Queridos lectores de Crónicas Cubanas, hay temas que por su importancia y permanencia a veces nociva en el medio cotidiano en que nos desenvolvemos existencialmente requieren de un análisis descarnado, fundamentalmente por motivo de su persistencia en el desenvolvimiento social a partir de un conjunto de causas objetivas y subjetivas que necesitan de una reconsideración crítica, sistemática y sostenida que nos permitan alcanzar y mantener en vigencia el objetivo planteado por las tendencias políticas universales de carácter progresista que propugnan el propósito de unirnos en la diversidad que nos es inherente a nuestra condición humana para trabajar de conjunto por la creación de un mundo lo mejor posible, cuando nuestro planeta más lo necesita para evitar su extinción. En sus esencias estos temas a que me refiero transcurren imperturbablemente mientras envejecemos poco a poco y el tiempo pasa.

En estas circunstancias y coyunturas que estamos viviendo en la actualidad, quiero referirme a algunas cuestiones ineludibles que forman parte de los asuntos y problemas que señalo; y que son esenciales para la convivencia de todos sin excepciones onerosas y que en mi opinión resultan insustituibles; y que en los últimos tiempos se han puesto en el orden del día entre nosotros los cubanos de hoy, próximos al imprescindible relevo biológico de las generaciones protagonistas del Triunfo de la Revolución Cubana en 1959, entre las que modestamente me incluyo con mis 79 años de edad. Nos encontramos pues, inmersos en un verdadero punto de inflexión en que es imprescindible actuar en consecuencia con sentido revolucionario de justicia ante algo que el movimiento de la vida lo hace inexorable y nos lo impone más allá de cualquier otra consideración de índole económica, política y/o sociocultural.

El tiempo no transcurre en vano, y muchos están en edad de entregar los bastones de mando de la sociedad a los que vienen detrás y que tienen derechos plenos para ejercerlos conservando los logros, las virtudes y las esencias de una Revolución que se ha hecho para quedarse en constante superación para el bien de la población especialmente en lo referido a la justicia social, la equidad distributiva, la inclusión, la participación popular, la convivencia y la paz de todos los cubanos dentro de una República en la que quepamos todos con todos y para el bien de todos como la soñó José Martí, como se plantea en la Constitución de la República a contrapelo de lo que algunos expresan como parte de sus concepciones dogmáticas y extremistas que podrían dividirnos lamentablemente.
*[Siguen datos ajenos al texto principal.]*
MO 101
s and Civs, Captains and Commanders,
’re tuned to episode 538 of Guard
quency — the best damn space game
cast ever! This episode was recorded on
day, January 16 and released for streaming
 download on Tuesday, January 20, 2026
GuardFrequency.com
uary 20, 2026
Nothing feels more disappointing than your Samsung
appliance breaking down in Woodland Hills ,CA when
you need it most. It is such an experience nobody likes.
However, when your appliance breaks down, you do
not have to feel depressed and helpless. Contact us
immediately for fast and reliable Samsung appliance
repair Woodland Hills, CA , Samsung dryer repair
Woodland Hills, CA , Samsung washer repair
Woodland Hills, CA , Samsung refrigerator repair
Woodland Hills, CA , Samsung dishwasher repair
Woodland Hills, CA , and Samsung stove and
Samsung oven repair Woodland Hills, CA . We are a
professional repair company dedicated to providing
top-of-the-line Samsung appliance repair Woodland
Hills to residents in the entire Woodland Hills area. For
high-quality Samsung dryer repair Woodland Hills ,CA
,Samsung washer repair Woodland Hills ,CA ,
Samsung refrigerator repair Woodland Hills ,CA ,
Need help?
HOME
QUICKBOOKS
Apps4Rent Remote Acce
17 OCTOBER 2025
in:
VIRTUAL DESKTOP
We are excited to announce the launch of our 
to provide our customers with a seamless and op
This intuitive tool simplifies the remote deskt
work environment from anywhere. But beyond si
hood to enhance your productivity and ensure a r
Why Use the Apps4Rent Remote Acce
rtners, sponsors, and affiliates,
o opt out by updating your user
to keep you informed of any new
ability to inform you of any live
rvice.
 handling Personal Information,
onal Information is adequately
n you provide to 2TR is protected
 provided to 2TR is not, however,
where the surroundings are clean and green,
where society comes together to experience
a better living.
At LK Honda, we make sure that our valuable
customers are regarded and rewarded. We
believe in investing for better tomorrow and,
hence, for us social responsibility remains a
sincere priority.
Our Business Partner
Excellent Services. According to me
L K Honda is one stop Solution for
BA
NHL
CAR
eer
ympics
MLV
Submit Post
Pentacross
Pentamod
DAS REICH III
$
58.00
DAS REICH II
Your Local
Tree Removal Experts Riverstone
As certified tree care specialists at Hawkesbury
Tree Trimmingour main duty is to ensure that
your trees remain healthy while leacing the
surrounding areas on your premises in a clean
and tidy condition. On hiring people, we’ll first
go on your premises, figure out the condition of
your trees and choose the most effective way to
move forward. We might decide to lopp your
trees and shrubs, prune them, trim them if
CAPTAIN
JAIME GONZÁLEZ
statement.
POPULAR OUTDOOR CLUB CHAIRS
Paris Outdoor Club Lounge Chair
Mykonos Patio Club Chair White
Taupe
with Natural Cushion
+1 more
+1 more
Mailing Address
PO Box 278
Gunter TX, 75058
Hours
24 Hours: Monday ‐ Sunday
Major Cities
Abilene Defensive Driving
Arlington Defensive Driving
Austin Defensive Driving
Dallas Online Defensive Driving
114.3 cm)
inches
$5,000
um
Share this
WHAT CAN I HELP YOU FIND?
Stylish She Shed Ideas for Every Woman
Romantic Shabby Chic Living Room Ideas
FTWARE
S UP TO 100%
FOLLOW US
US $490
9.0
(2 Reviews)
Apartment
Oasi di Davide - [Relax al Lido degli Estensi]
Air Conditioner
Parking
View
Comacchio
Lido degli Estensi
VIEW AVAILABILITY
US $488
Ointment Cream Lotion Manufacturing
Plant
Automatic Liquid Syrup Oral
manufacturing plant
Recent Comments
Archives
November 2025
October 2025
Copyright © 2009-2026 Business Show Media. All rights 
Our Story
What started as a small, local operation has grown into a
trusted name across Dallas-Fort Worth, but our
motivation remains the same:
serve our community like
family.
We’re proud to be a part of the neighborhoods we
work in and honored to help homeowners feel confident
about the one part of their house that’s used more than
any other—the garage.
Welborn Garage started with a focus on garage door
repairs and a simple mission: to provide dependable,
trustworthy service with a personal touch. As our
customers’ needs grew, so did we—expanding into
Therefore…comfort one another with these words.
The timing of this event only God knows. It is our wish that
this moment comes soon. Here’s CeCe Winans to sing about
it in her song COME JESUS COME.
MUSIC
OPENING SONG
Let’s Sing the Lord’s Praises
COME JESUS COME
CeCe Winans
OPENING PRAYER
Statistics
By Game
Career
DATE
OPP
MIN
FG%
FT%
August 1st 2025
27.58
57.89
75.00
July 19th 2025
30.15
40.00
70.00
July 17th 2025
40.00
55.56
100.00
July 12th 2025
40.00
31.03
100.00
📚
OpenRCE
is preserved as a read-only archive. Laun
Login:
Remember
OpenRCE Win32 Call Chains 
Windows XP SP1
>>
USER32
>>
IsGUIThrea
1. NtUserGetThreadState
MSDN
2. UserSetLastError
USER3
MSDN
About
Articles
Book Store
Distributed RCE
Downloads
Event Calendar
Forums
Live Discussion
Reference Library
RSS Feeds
Quiero plantear al respecto, como esperanza y horizonte básico del punto de inflexión que estamos atravesando la imperiosa necesidad de mantener y desarrollar entre todos los cubanos una esencial fraternidad que se distinga por el diálogo civilizado y respetuoso en momentos en que el análisis y la participación de todos es imprescindible a los efectos de alcanzar la concertación de los consensos ineludibles; la salvaguarda de la independencia y la soberanía de nuestros país, así como manifestarnos a una por el respeto y el ejercicio de nuestra identidad, idiosincrasia y cultura nacional sin distingos de razas, condición social y/o económica ni de ideas religiosas de ninguna índole. En este orden de cosas es esencialmente decisivo el respeto a los demás en sus pensamientos propios y diferentes, libertades de expresión y derechos inalienables que rigen para todos conforme a la condición humana que nos es inherente en medio de una expectativa de vida que en verdad resulta muy corta en las esencias básicas del tiempo, aún incluso para los más longevos y para los países más desarrollados al respecto.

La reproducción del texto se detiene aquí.